Keith Parkins | 12.02.2007 14:54 | Ecology | Education | Health

Children need the best food, not the worst, and yet we feed them rubbish, such as regurgitated slaughter house slurry, repackaged as chicken nuggets.

Jamie Oliver quite rightly railed against the muck that is served as school dinners. And yet at the other end of the spectrum, Gerald Howarth MP, astonished his constituents when he was pictured on the front page of his local paper promoting McDonald's and bragging that he took his children there when they were young.

Brits are not renowned for the quality of their diet or their taste in food. If what Brits eat is bad enough, what they feed their kids is even worse, and that is not counting the ritual child abuse at the local McVomit.

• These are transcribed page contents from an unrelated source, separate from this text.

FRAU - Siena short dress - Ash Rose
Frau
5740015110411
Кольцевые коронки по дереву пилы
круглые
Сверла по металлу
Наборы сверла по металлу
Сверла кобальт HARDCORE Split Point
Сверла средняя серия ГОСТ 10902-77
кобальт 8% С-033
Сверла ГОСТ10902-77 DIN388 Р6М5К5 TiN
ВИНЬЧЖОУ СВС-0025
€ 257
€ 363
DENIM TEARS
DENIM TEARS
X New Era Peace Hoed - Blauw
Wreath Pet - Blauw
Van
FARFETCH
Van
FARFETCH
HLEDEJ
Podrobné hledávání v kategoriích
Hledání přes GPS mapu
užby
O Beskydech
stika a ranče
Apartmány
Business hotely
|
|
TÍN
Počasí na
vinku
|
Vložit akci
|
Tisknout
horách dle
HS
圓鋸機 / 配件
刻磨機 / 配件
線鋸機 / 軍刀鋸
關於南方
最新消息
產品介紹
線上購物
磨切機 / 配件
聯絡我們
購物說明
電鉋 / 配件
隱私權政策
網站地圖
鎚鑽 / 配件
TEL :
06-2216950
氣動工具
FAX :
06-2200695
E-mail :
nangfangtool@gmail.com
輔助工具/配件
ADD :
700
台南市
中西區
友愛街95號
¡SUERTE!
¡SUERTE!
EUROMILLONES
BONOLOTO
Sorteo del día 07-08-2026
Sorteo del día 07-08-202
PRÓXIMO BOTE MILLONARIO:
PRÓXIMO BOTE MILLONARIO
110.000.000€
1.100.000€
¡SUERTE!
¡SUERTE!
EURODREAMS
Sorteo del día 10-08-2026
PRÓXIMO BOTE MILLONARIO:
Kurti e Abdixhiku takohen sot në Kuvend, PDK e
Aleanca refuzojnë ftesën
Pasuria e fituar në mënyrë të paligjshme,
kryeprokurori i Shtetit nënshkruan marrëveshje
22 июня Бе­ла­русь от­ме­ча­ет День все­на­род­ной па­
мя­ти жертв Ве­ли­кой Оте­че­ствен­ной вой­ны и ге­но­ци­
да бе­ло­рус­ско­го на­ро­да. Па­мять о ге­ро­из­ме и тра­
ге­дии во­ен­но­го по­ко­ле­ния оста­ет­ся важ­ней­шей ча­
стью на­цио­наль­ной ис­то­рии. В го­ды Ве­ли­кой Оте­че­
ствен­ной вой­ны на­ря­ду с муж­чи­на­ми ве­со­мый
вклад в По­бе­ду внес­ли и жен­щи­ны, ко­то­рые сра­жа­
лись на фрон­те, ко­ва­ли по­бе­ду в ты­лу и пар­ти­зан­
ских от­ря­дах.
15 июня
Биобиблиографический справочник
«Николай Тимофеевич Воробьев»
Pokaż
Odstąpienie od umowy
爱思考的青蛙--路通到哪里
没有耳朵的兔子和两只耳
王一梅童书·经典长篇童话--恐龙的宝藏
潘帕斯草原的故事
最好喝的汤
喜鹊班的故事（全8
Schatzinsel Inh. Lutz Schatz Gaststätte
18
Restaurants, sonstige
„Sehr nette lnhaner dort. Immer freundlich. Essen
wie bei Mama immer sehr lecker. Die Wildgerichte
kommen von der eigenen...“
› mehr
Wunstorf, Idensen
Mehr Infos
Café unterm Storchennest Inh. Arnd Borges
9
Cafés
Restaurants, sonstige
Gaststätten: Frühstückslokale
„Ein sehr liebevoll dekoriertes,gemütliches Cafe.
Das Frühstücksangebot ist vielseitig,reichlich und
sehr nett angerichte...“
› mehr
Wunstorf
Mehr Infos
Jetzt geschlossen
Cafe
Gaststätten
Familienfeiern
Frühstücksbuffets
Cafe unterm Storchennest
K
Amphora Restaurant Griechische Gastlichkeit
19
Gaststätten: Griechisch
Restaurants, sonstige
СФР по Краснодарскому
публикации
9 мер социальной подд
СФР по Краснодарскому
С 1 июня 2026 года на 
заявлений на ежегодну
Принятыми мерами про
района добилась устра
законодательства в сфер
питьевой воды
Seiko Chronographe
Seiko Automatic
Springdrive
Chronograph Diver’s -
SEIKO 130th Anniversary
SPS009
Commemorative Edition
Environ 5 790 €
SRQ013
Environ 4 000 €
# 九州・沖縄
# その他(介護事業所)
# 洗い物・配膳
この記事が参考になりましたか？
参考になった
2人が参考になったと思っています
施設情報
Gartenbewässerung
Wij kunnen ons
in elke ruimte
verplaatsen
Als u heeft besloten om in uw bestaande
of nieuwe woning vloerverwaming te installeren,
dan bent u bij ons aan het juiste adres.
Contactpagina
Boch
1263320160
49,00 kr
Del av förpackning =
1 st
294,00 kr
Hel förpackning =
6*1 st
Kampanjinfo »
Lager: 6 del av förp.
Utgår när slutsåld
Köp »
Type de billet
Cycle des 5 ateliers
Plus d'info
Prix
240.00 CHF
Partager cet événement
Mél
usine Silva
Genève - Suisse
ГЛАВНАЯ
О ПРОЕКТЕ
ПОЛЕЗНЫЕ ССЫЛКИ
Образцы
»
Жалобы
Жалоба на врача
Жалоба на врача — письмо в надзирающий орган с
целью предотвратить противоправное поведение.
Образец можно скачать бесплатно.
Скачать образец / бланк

In Europe, restaurants, unless in touristy areas frequented by Brits, do not have a separate menu for children, smaller portions maybe, but not different food, as though kids are a subspecies needing a different diet like the family dog.

The diet that kids are being fed is so bad, that most of them are likely to be dead before their parents.

In Holland, kindergarten children snack on fruit and yoghurt, in the UK it would be crisps and chocolate.

Celebrity TV chef Jamie Oliver was one of the first to highlight the scandal of school dinners. 35p was the amount allocated per child per dinner, less than the army spends feeding its dogs.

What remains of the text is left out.